▶ _What to do_
Leave every picture out and return the rest of the listing verbatim.

▶ _Data in this exercise_

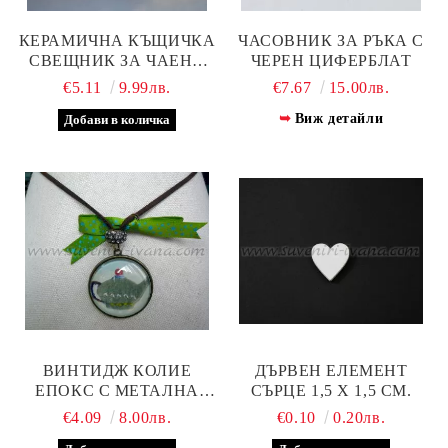
КЕРАМИЧНА КЪЩИЧКА
ЧАСОВНИК ЗА РЪКА С
СВЕЩНИК ЗА ЧАЕНА
ЧЕРЕН ЦИФЕРБЛАТ
СВЕЩ – ДЕКОРАТИВНА
€5.11
9.99лв.
€7.67
15.00лв.
КОЛЕДНА КЪЩА
Виж детайли
ВИНТИДЖ КОЛИЕ
ДЪРВЕН ЕЛЕМЕНТ
ЕПОКС С МЕТАЛНА
СЪРЦЕ 1,5 Х 1,5 СМ.
ОСНОВА И МЪНИСТО С
€4.09
8.00лв.
€0.10
0.20лв.
КРИСТАЛЧЕТА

▶ _The answer_
КЕРАМИЧНА КЪЩИЧКА
ЧАСОВНИК ЗА РЪКА С
СВЕЩНИК ЗА ЧАЕНА
ЧЕРЕН ЦИФЕРБЛАТ
СВЕЩ – ДЕКОРАТИВНА
€5.11
9.99лв.
€7.67
15.00лв.
КОЛЕДНА КЪЩА
Виж детайли
ВИНТИДЖ КОЛИЕ
ДЪРВЕН ЕЛЕМЕНТ
ЕПОКС С МЕТАЛНА
СЪРЦЕ 1,5 Х 1,5 СМ.
ОСНОВА И МЪНИСТО С
€4.09
8.00лв.
€0.10
0.20лв.
КРИСТАЛЧЕТА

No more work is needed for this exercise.